- [What to work on] Repeat the records verbatim and leave the pictures out of your copy.

Saved data entries

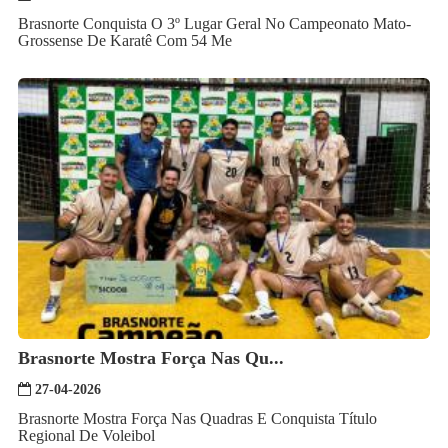
Brasnorte Conquista O 3º Lugar Geral No Campeonato Mato-
Grossense De Karatê Com 54 Me
Brasnorte Mostra Força Nas Qu...
27-04-2026
Brasnorte Mostra Força Nas Quadras E Conquista Título
Regional De Voleibol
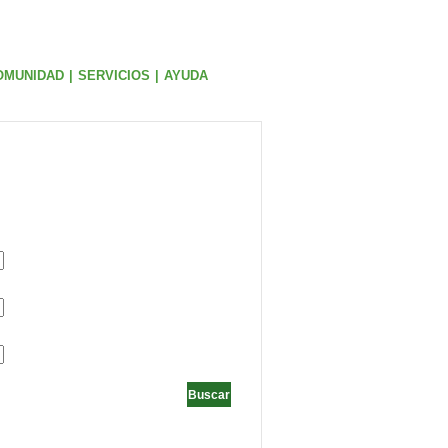
OMUNIDAD
|
SERVICIOS
|
AYUDA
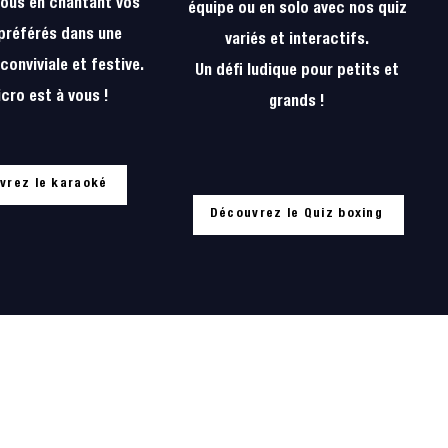
ous en chantant vos
équipe ou en solo avec nos quiz
 préférés dans une
variés et interactifs.
onviviale et festive.
Un défi ludique pour petits et
cro est à vous !
grands !
vrez le karaoké
Découvrez le Quiz boxing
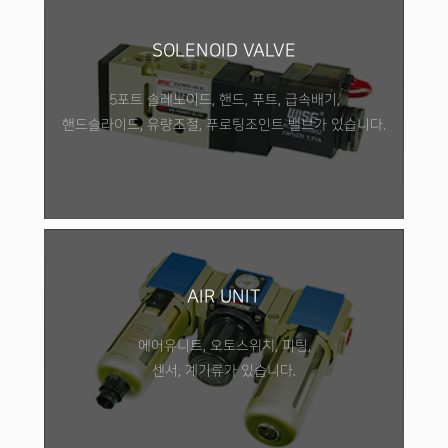
SOLENOID VALVE
5포트 솔레노이드, 핸드, 푸트, 급속배기,
핸드슬라이드, 유량조절, 푸로팅조인트 밸브가 있습니다.
AIR UNIT
에어유니트, 오토스위치, 피팅,
센서, 계기류가 있습니다.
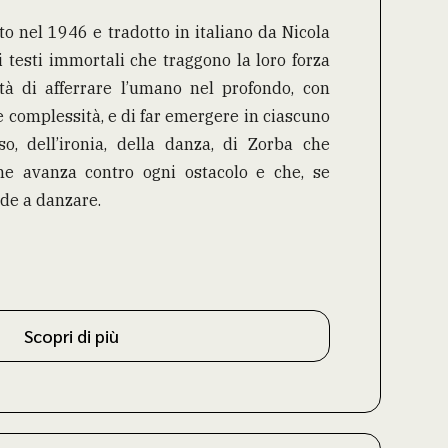
to nel 1946 e tradotto in italiano da Nicola
ei testi immortali che traggono la loro forza
tà di afferrare l’umano nel profondo, con
ue complessità, e di far emergere in ciascuno
so, dell’ironia, della danza, di Zorba che
he avanza contro ogni ostacolo e che, se
ende a danzare.
Scopri di più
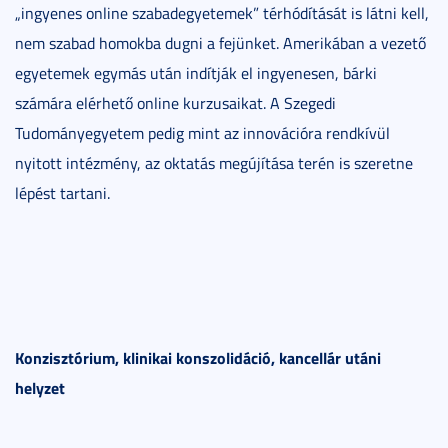
„ingyenes online szabadegyetemek” térhódítását is látni kell,
nem szabad homokba dugni a fejünket. Amerikában a vezető
egyetemek egymás után indítják el ingyenesen, bárki
számára elérhető online kurzusaikat. A Szegedi
Tudományegyetem pedig mint az innovációra rendkívül
nyitott intézmény, az oktatás megújítása terén is szeretne
lépést tartani.
Konzisztórium, klinikai konszolidáció, kancellár utáni
helyzet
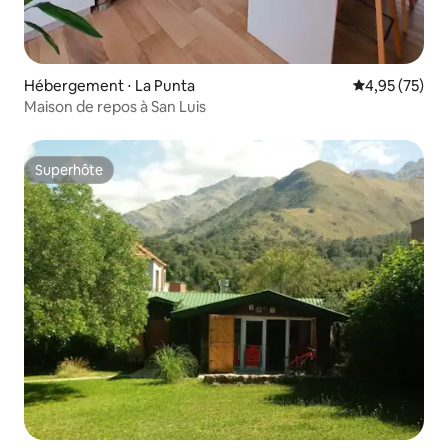
Hébergement ⋅ La Punta
Évaluation mo
4,95 (75)
Maison de repos à San Luis
Superhôte
Superhôte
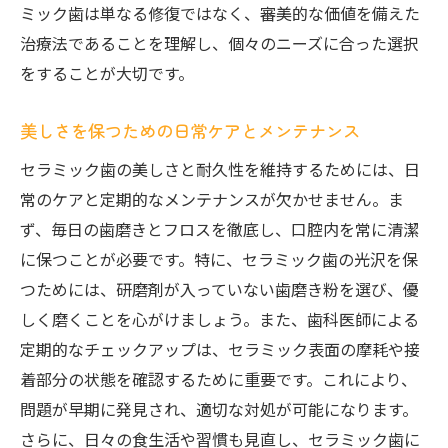
ミック歯は単なる修復ではなく、審美的な価値を備えた
治療法であることを理解し、個々のニーズに合った選択
をすることが大切です。
美しさを保つための日常ケアとメンテナンス
セラミック歯の美しさと耐久性を維持するためには、日
常のケアと定期的なメンテナンスが欠かせません。ま
ず、毎日の歯磨きとフロスを徹底し、口腔内を常に清潔
に保つことが必要です。特に、セラミック歯の光沢を保
つためには、研磨剤が入っていない歯磨き粉を選び、優
しく磨くことを心がけましょう。また、歯科医師による
定期的なチェックアップは、セラミック表面の摩耗や接
着部分の状態を確認するために重要です。これにより、
問題が早期に発見され、適切な対処が可能になります。
さらに、日々の食生活や習慣も見直し、セラミック歯に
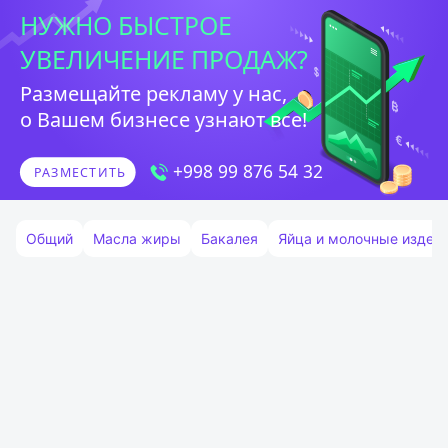
Общий
Масла жиры
Бакалея
Яйца и молочные издел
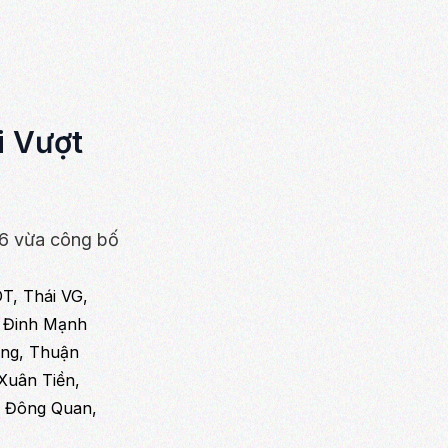
i Vượt
26 vừa công bố
T, Thái VG,
, Đinh Mạnh
ng, Thuận
Xuân Tiền,
ồ Đông Quan,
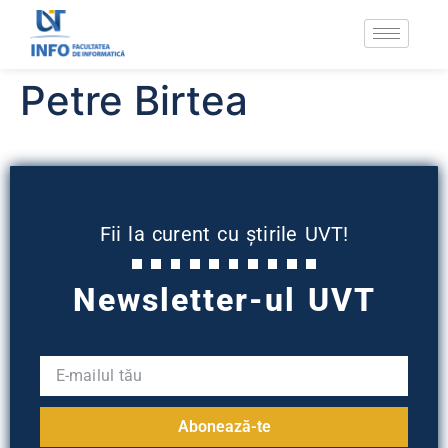
Petre Birtea
Fii la curent cu știrile UVT!
Newsletter-ul UVT
Abonează-te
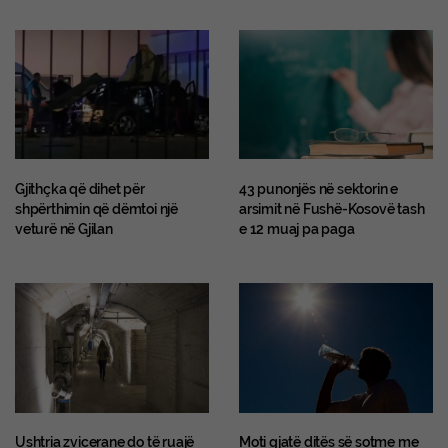
Gjithçka që dihet për
43 punonjës në sektorin e
shpërthimin që dëmtoi një
arsimit në Fushë-Kosovë tash
veturë në Gjilan
e 12 muaj pa paga
Ushtria zvicerane do të ruajë
Moti gjatë ditës së sotme me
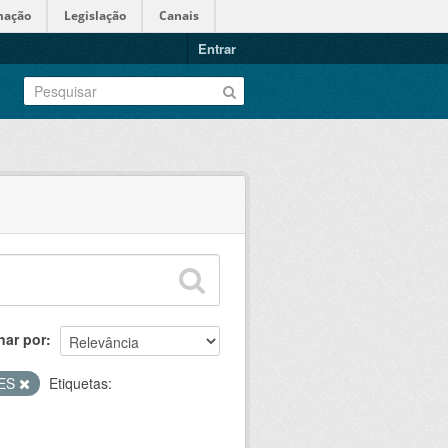
mação
Legislação
Canais
Entrar
nar por
ÕES
Etiquetas:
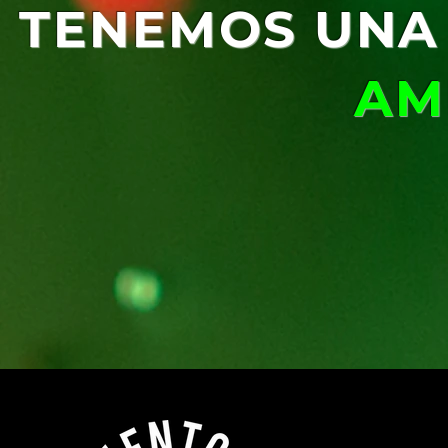
TENEMOS UN
AM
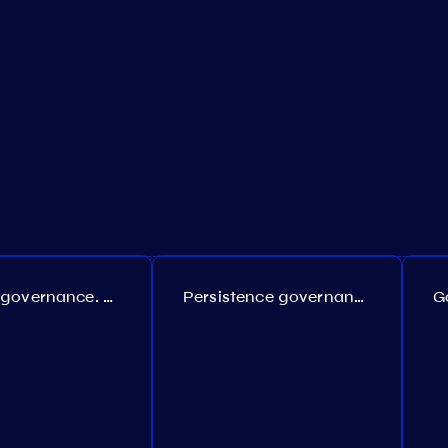
Coreum governance. Proposal №22
Persistence governance. Proposal №150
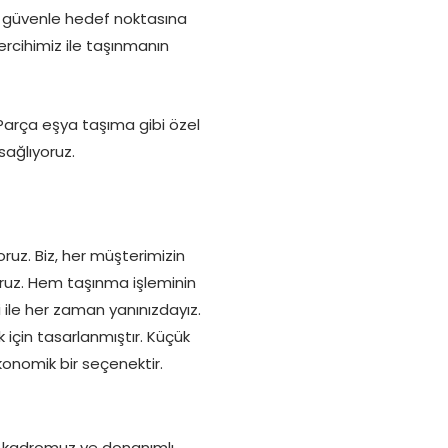
e güvenle hedef noktasına
tercihimiz ile taşınmanın
Parça eşya taşıma gibi özel
sağlıyoruz.
uz. Biz, her müşterimizin
yoruz. Hem taşınma işleminin
ile her zaman yanınızdayız.
k için tasarlanmıştır. Küçük
konomik bir seçenektir.
n kadromuz ve donanımlı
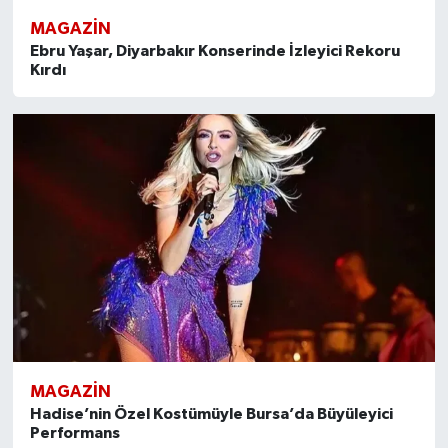
MAGAZİN
Ebru Yaşar, Diyarbakır Konserinde İzleyici Rekoru
Kırdı
MAGAZİN
Hadise’nin Özel Kostümüyle Bursa’da Büyüleyici
Performans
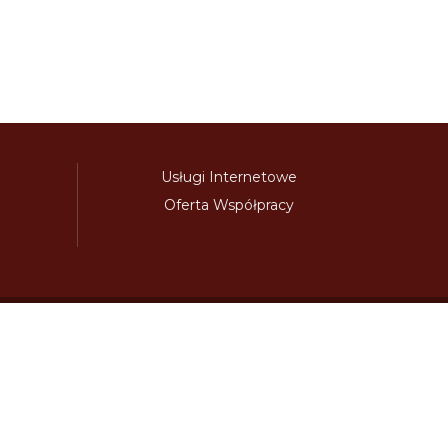
Usługi Internetowe
Oferta Współpracy
awinieta.pl
bulharskadalnice.com
cenawiniety.pl
ky.com
dalnicniznamka.eu
digital-vignette.de
niawinieta.pl
estonskadalnice.com
ewinieta.pl
ieta.pl
lotwawinieta.pl
lotysskadalnice.com
owe.pl
pl-vignette.com
polskadalnice.com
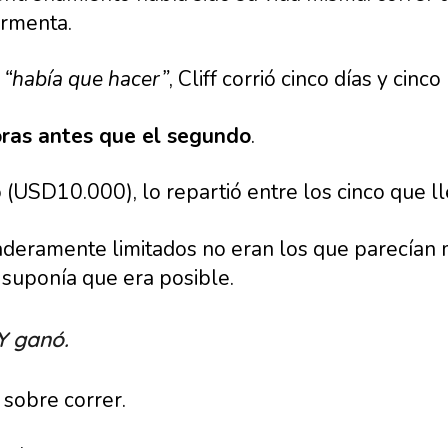
ormenta.
e
“había que hacer”
, Cliff corrió cinco días y cin
oras antes que el segundo
.
 (USD10.000), lo repartió entre los cinco que l
aderamente limitados no eran los que parecían m
 suponía que era posible.
 Y ganó.
 sobre correr.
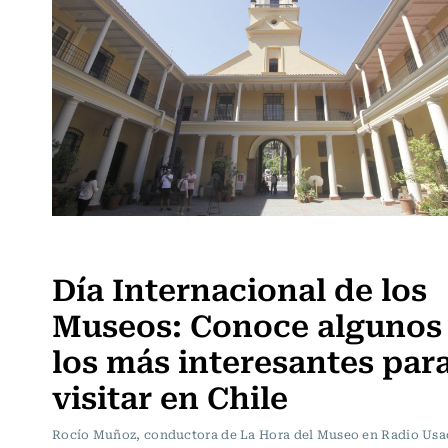
Panoramas
Día Internacional de los
Museos: Conoce algunos
los más interesantes par
visitar en Chile
Rocío Muñoz, conductora de La Hora del Museo en Radio Usa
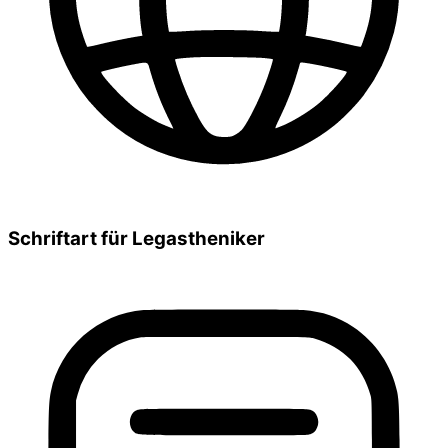
Schriftart für Legastheniker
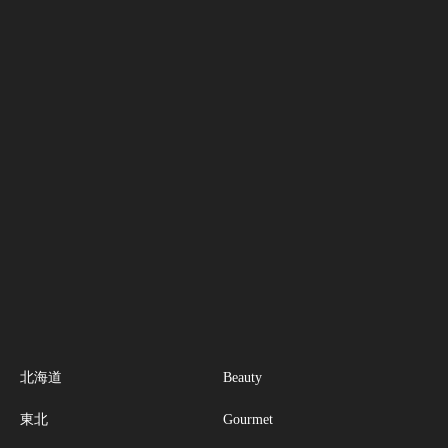
北海道
Beauty
東北
Gourmet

- [Task answer]
Brasnorte Conquista O 3º Lugar Geral No Campeonato Mato-
Grossense De Karatê Com 54 Me
Brasnorte Mostra Força Nas Qu...
27-04-2026
Brasnorte Mostra Força Nas Quadras E Conquista Título
Regional De Voleibol
OMUNIDAD
|
SERVICIOS
|
AYUDA
ous en chantant vos
équipe ou en solo avec nos quiz
 préférés dans une
variés et interactifs.
onviviale et festive.
Un défi ludique pour petits et
cro est à vous !
grands !
vrez le karaoké
Découvrez le Quiz boxing
SOLENOID VALVE
5포트 솔레노이드, 핸드, 푸트, 급속배기,
핸드슬라이드, 유량조절, 푸로팅조인트 밸브가 있습니다.
AIR UNIT
에어유니트, 오토스위치, 피팅,
센서, 계기류가 있습니다.
to nel 1946 e tradotto in italiano da Nicola
ei testi immortali che traggono la loro forza
tà di afferrare l’umano nel profondo, con
ue complessità, e di far emergere in ciascuno
so, dell’ironia, della danza, di Zorba che
he avanza contro ogni ostacolo e che, se
ende a danzare.
Scopri di più
„ingyenes online szabadegyetemek” térhódítását is látni kell,
nem szabad homokba dugni a fejünket. Amerikában a vezető
egyetemek egymás után indítják el ingyenesen, bárki
számára elérhető online kurzusaikat. A Szegedi
Tudományegyetem pedig mint az innovációra rendkívül
nyitott intézmény, az oktatás megújítása terén is szeretne
lépést tartani.
Konzisztórium, klinikai konszolidáció, kancellár utáni
helyzet
Hébergement ⋅ La Punta
Évaluation mo
4,95 (75)
Maison de repos à San Luis
Superhôte
Superhôte
ミック歯は単なる修復ではなく、審美的な価値を備えた
治療法であることを理解し、個々のニーズに合った選択
をすることが大切です。
美しさを保つための日常ケアとメンテナンス
セラミック歯の美しさと耐久性を維持するためには、日
常のケアと定期的なメンテナンスが欠かせません。ま
ず、毎日の歯磨きとフロスを徹底し、口腔内を常に清潔
に保つことが必要です。特に、セラミック歯の光沢を保
つためには、研磨剤が入っていない歯磨き粉を選び、優
しく磨くことを心がけましょう。また、歯科医師による
定期的なチェックアップは、セラミック表面の摩耗や接
着部分の状態を確認するために重要です。これにより、
問題が早期に発見され、適切な対処が可能になります。
さらに、日々の食生活や習慣も見直し、セラミック歯に
Общий
Масла жиры
Бакалея
Яйца и молочные издел
i Vượt
26 vừa công bố
T, Thái VG,
, Đinh Mạnh
ng, Thuận
Xuân Tiền,
ồ Đông Quan,
Petre Birtea
Fii la curent cu știrile UVT!
Newsletter-ul UVT
Abonează-te
Gjithçka që dihet për
43 punonjës në sektorin e
shpërthimin që dëmtoi një
arsimit në Fushë-Kosovë tash
veturë në Gjilan
e 12 muaj pa paga
Ushtria zvicerane do të ruajë
Moti gjatë ditës së sotme me
mação
Legislação
Canais
Entrar
nar por
ÕES
Etiquetas:
TENEMOS UN
AM
Coreum governance. Proposal №22
Persistence governance. Proposal №150
e güvenle hedef noktasına
tercihimiz ile taşınmanın
Parça eşya taşıma gibi özel
sağlıyoruz.
uz. Biz, her müşterimizin
yoruz. Hem taşınma işleminin
ile her zaman yanınızdayız.
k için tasarlanmıştır. Küçük
konomik bir seçenektir.
n kadromuz ve donanımlı
MAGAZİN
Ebru Yaşar, Diyarbakır Konserinde İzleyici Rekoru
Kırdı
MAGAZİN
Hadise’nin Özel Kostümüyle Bursa’da Büyüleyici
Performans
Usługi Internetowe
Oferta Współpracy
awinieta.pl
bulharskadalnice.com
cenawiniety.pl
ky.com
dalnicniznamka.eu
digital-vignette.de
niawinieta.pl
estonskadalnice.com
ewinieta.pl
ieta.pl
lotwawinieta.pl
lotysskadalnice.com
owe.pl
pl-vignette.com
polskadalnice.com
ormenta.
e
“había que hacer”
, Cliff corrió cinco días y cin
oras antes que el segundo
.
 (USD10.000), lo repartió entre los cinco que l
aderamente limitados no eran los que parecían m
 suponía que era posible.
 Y ganó.
 sobre correr.
Panoramas
Día Internacional de los
Museos: Conoce algunos
los más interesantes par
visitar en Chile
Rocío Muñoz, conductora de La Hora del Museo en Radio Usa
Schriftart für Legastheniker
北海道
Beauty
東北
Gourmet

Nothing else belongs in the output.